(PROVIDED RECORDS begins)

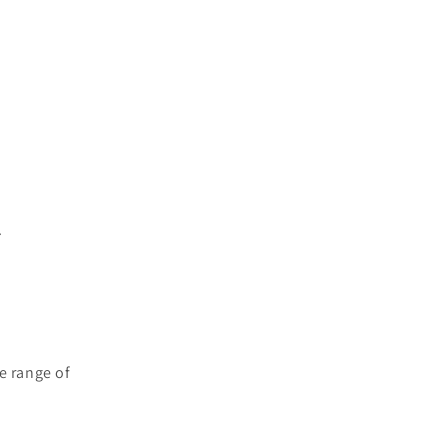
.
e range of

(PROVIDED RECORDS ends)
(PROVIDED RECORDS begins)

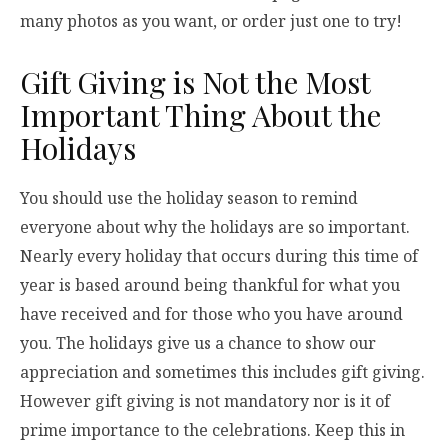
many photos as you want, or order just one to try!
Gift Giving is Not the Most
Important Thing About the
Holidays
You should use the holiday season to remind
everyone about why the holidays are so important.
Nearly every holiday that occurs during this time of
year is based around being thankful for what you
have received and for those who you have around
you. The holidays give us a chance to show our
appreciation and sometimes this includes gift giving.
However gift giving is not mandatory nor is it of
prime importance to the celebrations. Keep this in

(PROVIDED RECORDS ends)

WORK INSTRUCTION = Write out only the lines that run from the line containing "many photos as" through the line containing "However gift giving", both included, exactly as they appear above.

PROBLEM SOLUTION =
many photos as you want, or order just one to try!
Gift Giving is Not the Most
Important Thing About the
Holidays
You should use the holiday season to remind
everyone about why the holidays are so important.
Nearly every holiday that occurs during this time of
year is based around being thankful for what you
have received and for those who you have around
you. The holidays give us a chance to show our
appreciation and sometimes this includes gift giving.
However gift giving is not mandatory nor is it of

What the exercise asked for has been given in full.